Wrapping up Enlightened Horsemanship Through Touch will involve the weaving of a lot of loose ends. During this three year experiment, I discovered my purpose as a writer. And I found a lot of folks out there who either share my interests or who make interesting and informed contributions to conversations about those interests. Shared biology, neurobiology, psychology, neuropsychology, sociology and equine behavior as they relate to human-equine interactions, specifically training, with a focus on the sensory system, will be my focus.
In the interest of furthering my knowledge about those topics, I’m planning on posting a series of topics and questions that I sincerely hope you all will respond to. In the eventuality that this work leads to a publication, anyone who responds here or via email will be duly credited.
Many, many thanks for reading, and/or taking the time to explore these issues with me.
On to the first question: WHAT DO YOU BELIEVE WERE THE SOCIAL AND EVOLUTIONARY BENEFITS/REWARDS OF THE DEVELOPMENT OF MIRROR NEURONS AND BODY SYNCHRONY IN HORSES AND HUMANS? WHAT ARE THE REWARDS NOW AND HOW CAN WE EXPLOIT THEM FOR MUTUAL BENEFIT?
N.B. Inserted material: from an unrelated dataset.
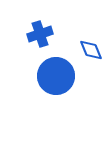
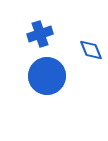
blue circle: moved 9 px left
I’m thinking about the evolutionary and biological precursors of the herd instinct. According to Frans De Waal, as a reflex, and as a biological entity, the herd instinct (and even man as a social animal) goes way back to the deepest, oldest layers of our brains. We share these layers not just with other mammals, but even with “lower” orders such as amphibians and fish. Even as humans began to hunt the savannas, we were still prey animals. Individuals hide within a larger herd to increase security from predators.* De Waal stresses security as the first and foremost reason for social life, and how predation forces individuals together, on both sides of the equation: predator and prey. Needless to say, when reading this, I thought immediately of horses and humans, and how they relate among themselves and to one another.
I am wondering about the roles of mirror neurons** and body synchrony*** in both horses and humans.
Thanks for thinking!
* Frans de Waal, The Age of Empathy, p 19.
***Body Synchrony: (whether it is via the pathway of mirror neurons is unknown) the mechanism by which animals move in coordinated movement. Think of large schools of tiny fish rapidly changing direction to avoid a shark, or thousands of wildebeest changing course upon an unseen cue, or, in a scenario more familiar to most of us, a herd of horses doing the same. Even humans make use of body synchrony in conversation, etc., and enjoy such processes as walking in step, dancing, and singing.